The ‘Uncharted’ series is one of my favourite on PS3, with two high-quality installments already out there and with an ardent fanbase too, ‘Uncharted 3: Drake’s Deception’ has a lot to live up to and it delivers-just.
The game’s story focuses on it’s two main characters Nathan Drake, relative of famous explorer Sir Francis Drake, and his ‘mentor’ old friend Sully. Their relationship is probably the strongest and most human I’ve ever seen in a video game, really showing how visuals and acting have improved so much to help provide a cinematic feel. The use of cutscenes is plentiful, but never really too much, they know when to stop, and tell a thrilling story, full of big action set-pieces. However, the overall storyline feels not as strong as previous ‘Uncharted’s’ with villains seemingly being added in the middle, and then disappearing for long sections.
Gameplay still feels as fresh as ever, and remains an intriguing mixture of climbing, shooting and puzzle-solving. Climbing is more restrictive than I remember, especially in comparison to the likes of ‘inFamous’, but is still jaw-dropping at times, as cinematics see the screen pull out to reveal an immense drop if the player fails in their jump. Shooting and the variety of weapons is probably better than ever, with a wide range, and different enemy types coming out of nowhere, to provide an evolving and constantly challenging test. Puzzle-solving in ‘Uncharted’, has always been tough, however, I actually got a few this time, without having to resort to any guides online, perhaps meaning that they’re getting easier, or I’m getting smarter, who knows!

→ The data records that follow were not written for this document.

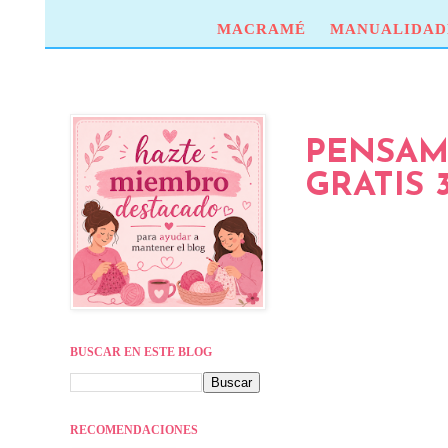
MACRAMÉ
MANUALIDAD
PENSAM
GRATIS 
BUSCAR EN ESTE BLOG
RECOMENDACIONES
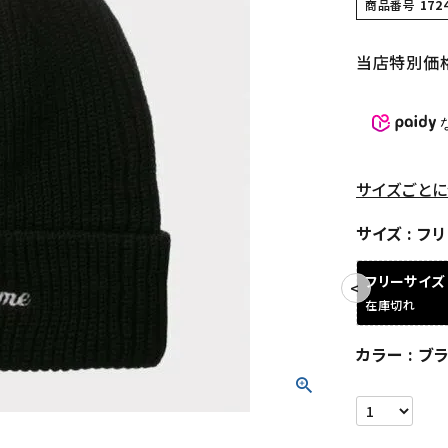
商品番号
172
当店特別価
サイズごとに
サイズ
フリ
フリーサイズ
在庫切れ
カラー
ブ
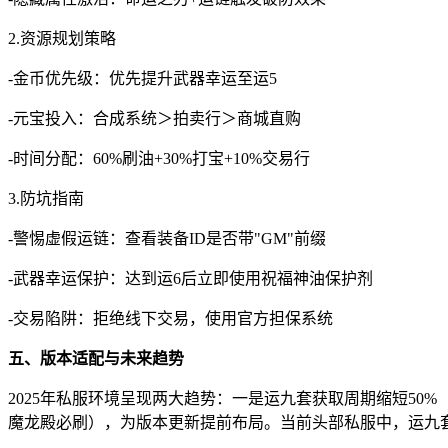
2.资源规划策略
-金币优先级：优先提升武器幸运至运5
-元宝投入：合成系统＞拍卖行＞商城直购
-时间分配：60%刷油+30%打宝+10%交易行
3.防坑指南
-警惕虚假运链：查看装备ID是否带"GM"前缀
-武器幸运保护：达到运6后立即使用祝福神油保护剂
-交易陷阱：拒绝线下交易，使用官方担保系统
五、版本适配与未来趋势
2025年私服环境呈现两大趋势：一是运九套获取周期缩短50
魔龙殿必刷），为版本更新提前布局。当前头部私服中，运九套战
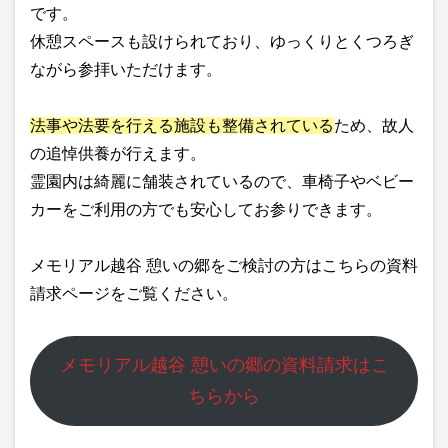
です。
休憩スペースも設けられており、ゆっくりとくつろぎ
ながら参拝いただけます。
法事や法要を行える施設も整備されている
ため、故人
の追悼供養が行えます。
霊園内は綺麗に舗装されているので、車椅子やベビー
カーをご利用の方でも安心してお参りできます。
メモリアル越谷 憩いの郷をご検討の方はこちらの資料
請求ページをご覧ください。
メモリアル越谷 憩いの郷の資料請求はこ
ちらから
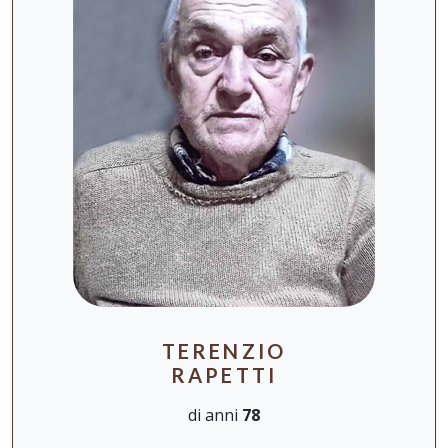
TERENZIO
RAPETTI
di anni
78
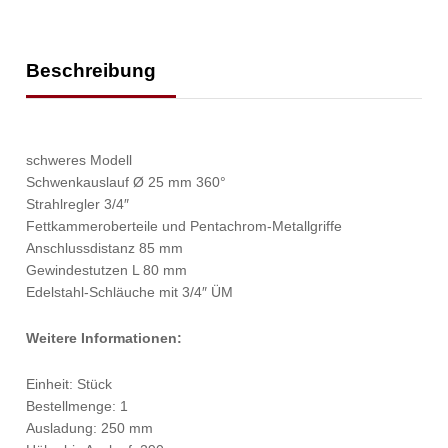
Beschreibung
schweres Modell
Schwenkauslauf Ø 25 mm 360°
Strahlregler 3/4″
Fettkammeroberteile und Pentachrom-Metallgriffe
Anschlussdistanz 85 mm
Gewindestutzen L 80 mm
Edelstahl-Schläuche mit 3/4″ ÜM
Weitere Informationen:
Einheit: Stück
Bestellmenge: 1
Ausladung: 250 mm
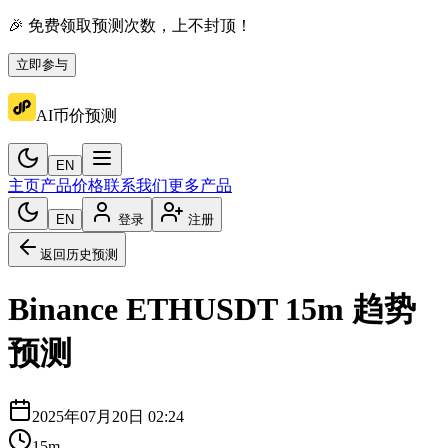
🎉 免费领取预测次数，上不封顶！
立即参与
AI币价预测
EN
主页
产品价格
联系我们
更多产品
EN
登录
注册
返回历史预测
Binance
ETHUSDT
15m
趋势
预测
2025年07月20日 02:24
15m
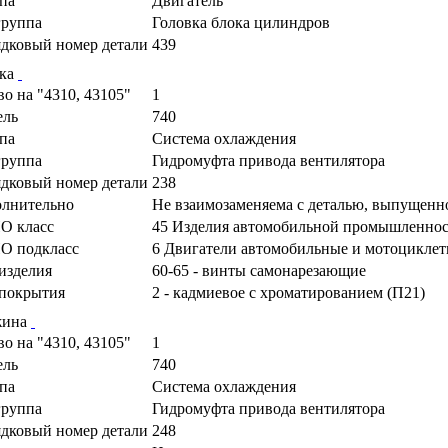
па
Двигатель
руппа
Головка блока цилиндров
дковый номер детали
439
ка
во на "4310, 43105"
1
ель
740
па
Система охлаждения
руппа
Гидромуфта привода вентилятора
дковый номер детали
238
лнительно
Не взаимозаменяема с деталью, выпущенн
О класс
45 Изделия автомобильной промышленно
О подкласс
6 Двигатели автомобильные и мотоциклетн
изделия
60-65 - винты самонарезающие
покрытия
2 - кадмиевое с хроматированием (П21)
жина
во на "4310, 43105"
1
ель
740
па
Система охлаждения
руппа
Гидромуфта привода вентилятора
дковый номер детали
248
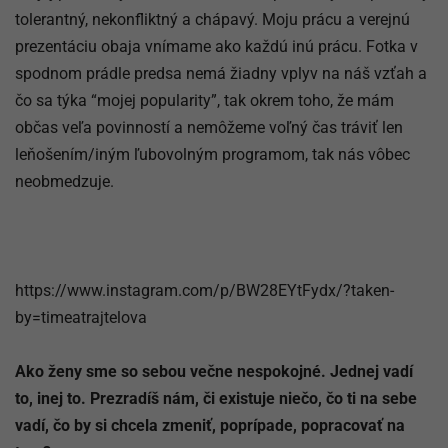
tolerantný, nekonfliktný a chápavý. Moju prácu a verejnú
prezentáciu obaja vnímame ako každú inú prácu. Fotka v
spodnom prádle predsa nemá žiadny vplyv na náš vzťah a
čo sa týka “mojej popularity”, tak okrem toho, že mám
občas veľa povinností a nemôžeme voľný čas tráviť len
leňošením/iným ľubovolným programom, tak nás vôbec
neobmedzuje.
https://www.instagram.com/p/BW28EYtFydx/?taken-
by=timeatrajtelova
Ako ženy sme so sebou večne nespokojné. Jednej vadí
to, inej to. Prezradíš nám, či existuje niečo, čo ti na sebe
vadí, čo by si chcela zmeniť, poprípade, popracovať na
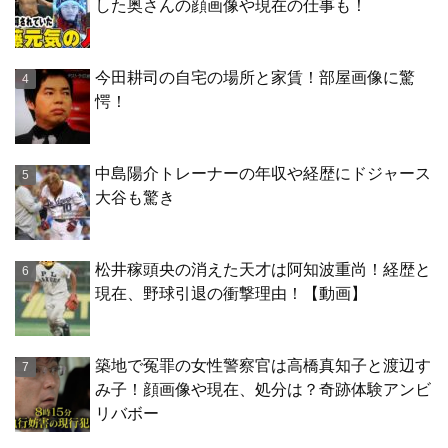
した奥さんの顔画像や現在の仕事も！
今田耕司の自宅の場所と家賃！部屋画像に驚
愕！
中島陽介トレーナーの年収や経歴にドジャース
大谷も驚き
松井稼頭央の消えた天才は阿知波重尚！経歴と
現在、野球引退の衝撃理由！【動画】
築地で冤罪の女性警察官は高橋真知子と渡辺す
み子！顔画像や現在、処分は？奇跡体験アンビ
リバボー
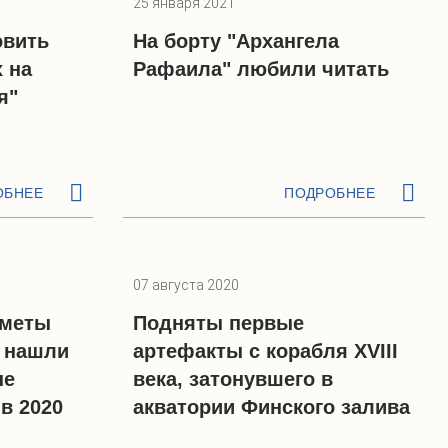
25 января 2021
овить
На борту "Архангела
 на
Рафаила" любили читать
я"
ОБНЕЕ
ПОДРОБНЕЕ
07 августа 2020
дметы
Подняты первые
о нашли
артефакты с корабля XVIII
не
века, затонувшего в
в 2020
акватории Финского залива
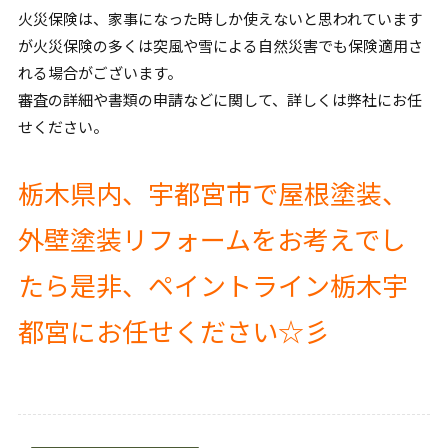
火災保険は、家事になった時しか使えないと思われています
が火災保険の多くは突風や雪による自然災害でも保険適用さ
れる場合がございます。
審査の詳細や書類の申請などに関して、詳しくは弊社にお任
せください。
栃木県内、宇都宮市で屋根塗装、
外壁塗装リフォームをお考えでし
たら是非、ペイントライン栃木宇
都宮にお任せください☆彡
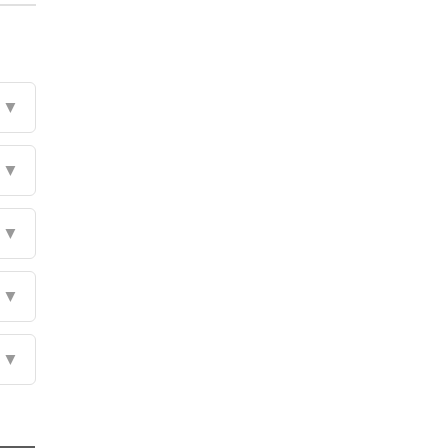
▼
▼
▼
▼
▼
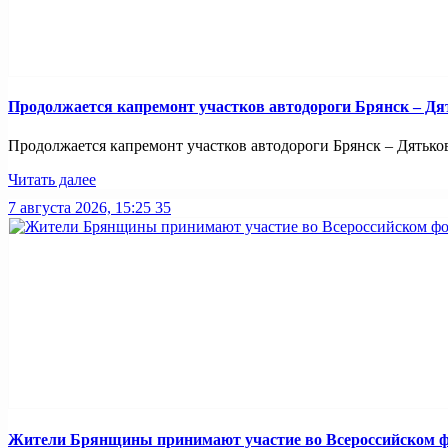
Продолжается капремонт участков автодороги Брянск – Дя
Продолжается капремонт участков автодороги Брянск – Дятьково
Читать далее
7 августа 2026, 15:25
35
Жители Брянщины принимают участие во Всероссийском ф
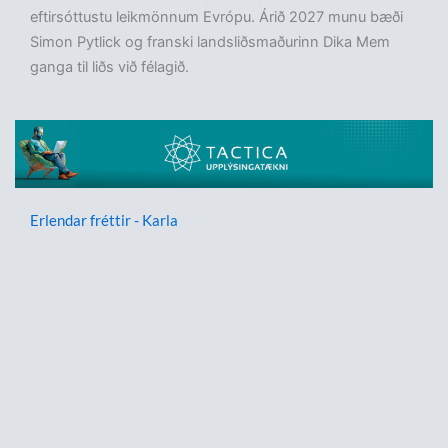
eftirsóttustu leikmönnum Evrópu. Árið 2027 munu bæði
Simon Pytlick og franski landsliðsmaðurinn Dika Mem
ganga til liðs við félagið.
Erlendar fréttir - Karla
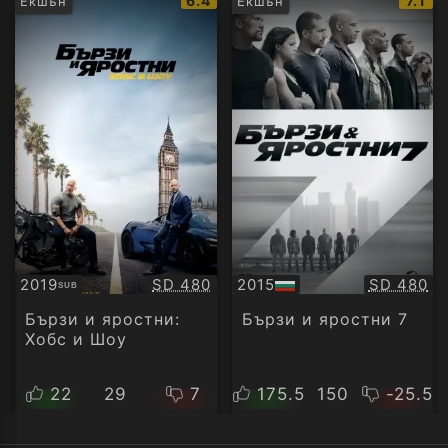
6.4
7.1
Екшън
Екшън
рейтинг:
рейт
Качество:
Качество
2019
SD 480
2015
SD 480
SUB
Субтитри
БГ
аудио
Бързи и яростни:
Бързи и яростни 7
Хобс и Шоу
22
29
7
175.5
150
-25.5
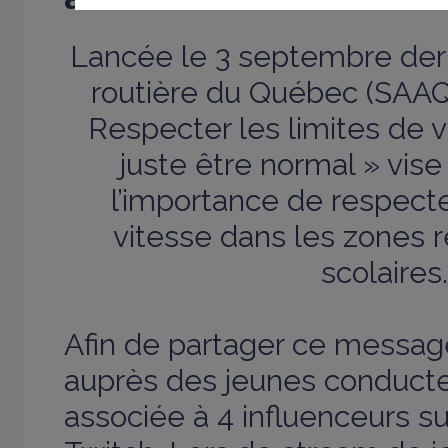
Lancée le 3 septembre derni
routière du Québec (SAAQ
Respecter les limites de v
juste être normal » vise 
l’importance de respecte
vitesse dans les zones r
scolaires.
Afin de partager ce messag
auprès des jeunes conducte
associée à 4 influenceurs s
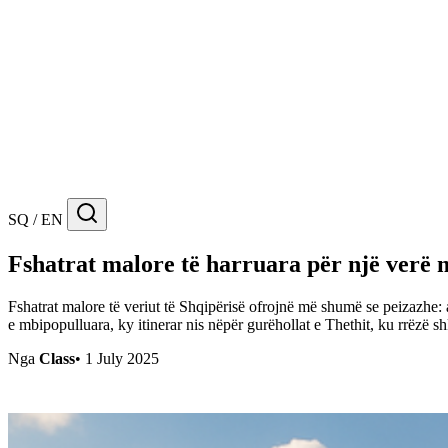
SQ / EN
Fshatrat malore të harruara për një verë 
Fshatrat malore të veriut të Shqipërisë ofrojnë më shumë se peizazhe: a
e mbipopulluara, ky itinerar nis nëpër gurëhollat e Thethit, ku rrëzë s
Nga
Class
•
1 July 2025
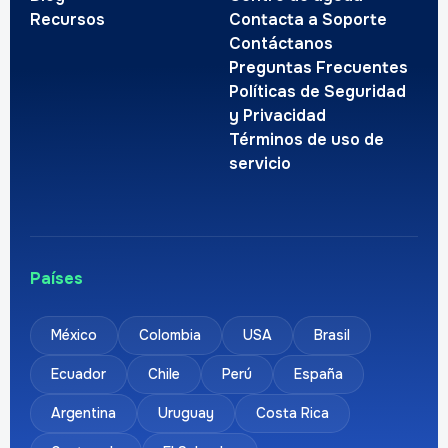
Recursos
Contacta a Soporte
Contáctanos
Preguntas Frecuentes
Políticas de Seguridad
y Privacidad
Términos de uso de
servicio
Países
México
Colombia
USA
Brasil
Ecuador
Chile
Perú
España
Argentina
Uruguay
Costa Rica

The whole thing is highly-polished and very enjoyable, but just lacks that ‘wow’ factor. Twists and turns aren’t that great and can be seen a mile off. Despite the various locations all around the world, London, Colombia and Syria just to name a few, it doesn’t totally add up. The 22 chapters vary in length and quality, with a highlight being the clever flashback of how Drake and Sully met, and the ‘alternative’ angle of the same chapter again, as a result of a crucial plot point which I won’t reveal. Another reason why I feel this way, is that, as the developers have said they’ve tried to focus on making the multiplayer as important and ‘cinematic’ s the single-player. As I got this on rent, there was no online pass, and unless I paid £7.99 I wasn’t going to get a chance to play online, so I didn’t!
It’s not the best ‘Uncharted’ game at all, I’d say that goes to the second, but it’s still a must-buy for fans of previous games, and still remains one of the better franchises on the Playstation.